1) What's the most important thing you learned at D-Lab?

- User-centric design, cultural respect, empathy, and co-creation.  

 When 'innovating' for developing countries, many have taken the route of using products / solutions we have in developed countries and making them cheaper (cutting corners on materials or manufacturing). D-Lab teaches a bottom-up approach with the end user in mind - taking into account social, economic, cultural, gender, race, political, climate, and resource factors - so the resulting solution is sustainable and truly for the user it was intended.

We were taught to go into a community and listen, then work with our partners to co-create a solution so that through the process we also empower them to continue innovating.

- Resourcefullness and 'get it done' attitude

With the work we did at D-Lab impact is not measured by our ideas on a piece of paper but how we improve the living conditions for someone. A grade means little in the context of the work we do. It is a reality check for many aspiring students - I loved that.

Being around innovators in places with little resources is extremely inspirational - the world is a living textbook and a junk yard filled with treasures!

- Finding real meaning in the work I did.

2) How has that important thing you learned at D-Lab influenced the work you do?

I am current a product manager at a tech startup so designing for a user, showing empathy, co-creating is are all important pillars. And of course being resourceful and getting things done :)  

D-Lab has given me a roadmap for what type of work I want to get back to doing, because it is where I found meaning and purpose.

3) How has that important thing you learned at D-Lab influenced your values?

  • Leading my life and making choices with a sense of purpose and perspective.
  • Listen first, show respect, make no assumptions, and co-create.  

4) What makes you consider yourself a "D-Lab alumna"?

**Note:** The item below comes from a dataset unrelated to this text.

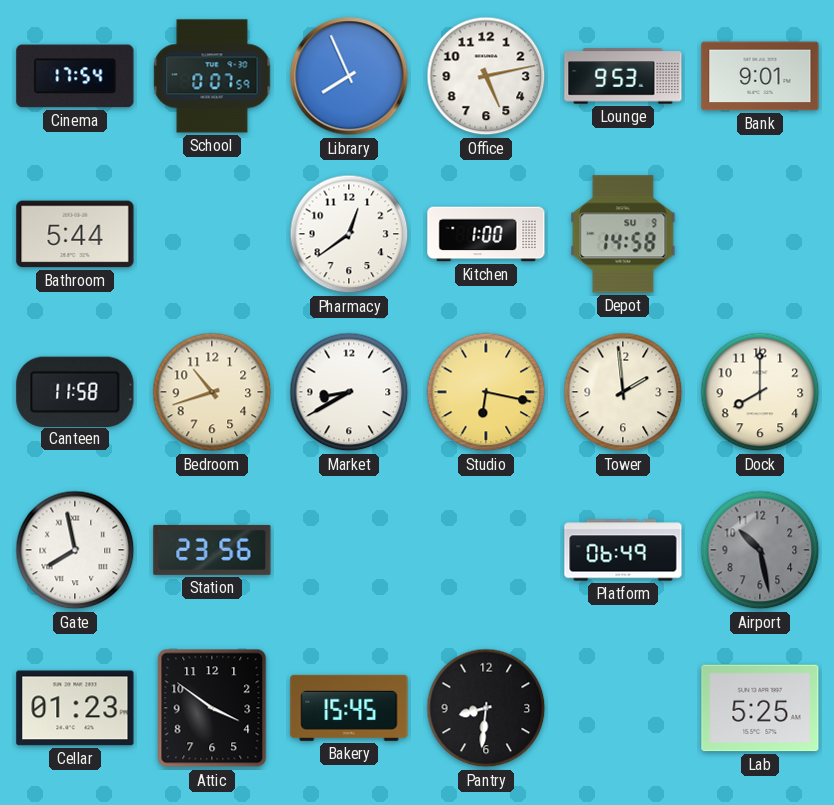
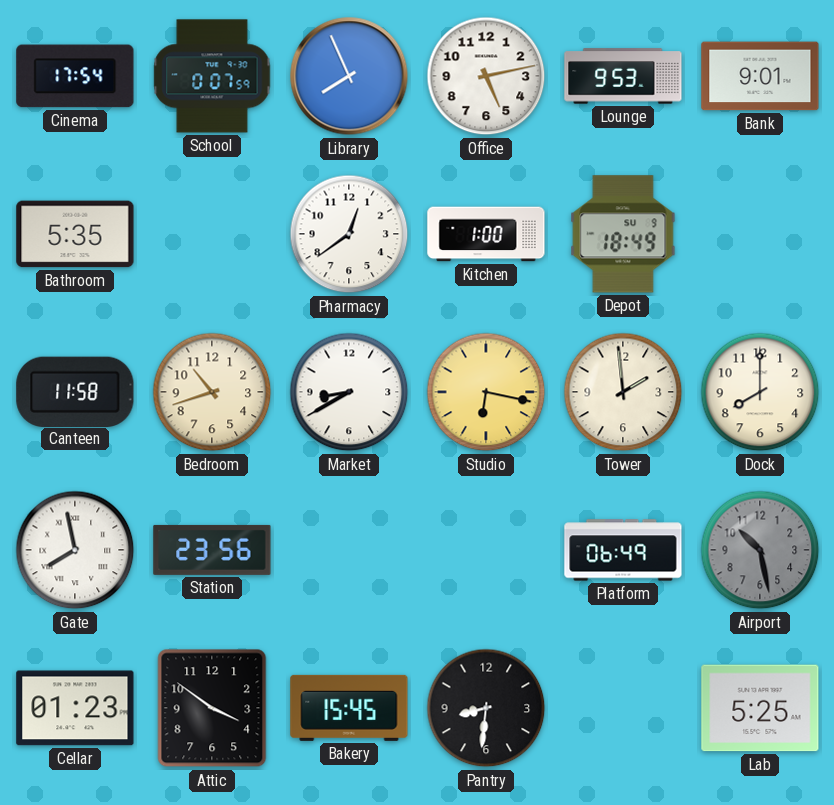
Bathroom: 5:44 -> 5:35
Depot: 14:58 -> 18:49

I am very proud to be an alum. I feel it was the central part of my education at MIT and is a big part of my identity today. I am a huge supporter for the work D-Lab continues to do and like I said, it has shaped my vision for how I want to spend my life contributing in the future!

TINA (RO) LEIMBACH, Class of 2010

Tina was a part of a 2010 January D-Lab trip to India. It was a pilot trip for D-Lab. Jessica Huang was her trip leader. 

1) What's the most important thing you learned at D-Lab?

The most important thing that I learned through D-Lab was the importance of collaboration. On my D-Lab trip, we worked on identifying key partner organizations with the hope of creating a program in an urban area of India that would be sustainable and meaningful to the community. 

2) How has that important thing you learned at D-Lab influenced the work you do?

D-Lab gave me the opportunity to see how I could use my technical background in engineering to improve the world around me. After graduating, I worked as an engineer but yearned for the opportunity to improve the world around me. I currently work as a teacher in a high-need urban area. I do not use my technical background but enjoy working in a field where I believe I am improving the lives of those in my community. 

3) How has that important thing you learned at D-Lab influenced your values?

D-Lab gave me the opportunity to challenge my beliefs of what it means to be improving the lives of others and what is the best way to go about improving the lives of others. Through my trip, I came away feeling humbled. Overall, I feel a great sense of responsibility to work towards improving the lives of others because I have been given so many opportunities.

4) What makes you consider yourself a "D-Lab alumNA"?

I consider myself a D-Lab alumna because I am grateful for the opportunity that D-Lab has provided me. My trip and experience challenged me to scrutinize my values and beliefs at the time. The trip also challenged me to pursue a line of work that I find meaningful.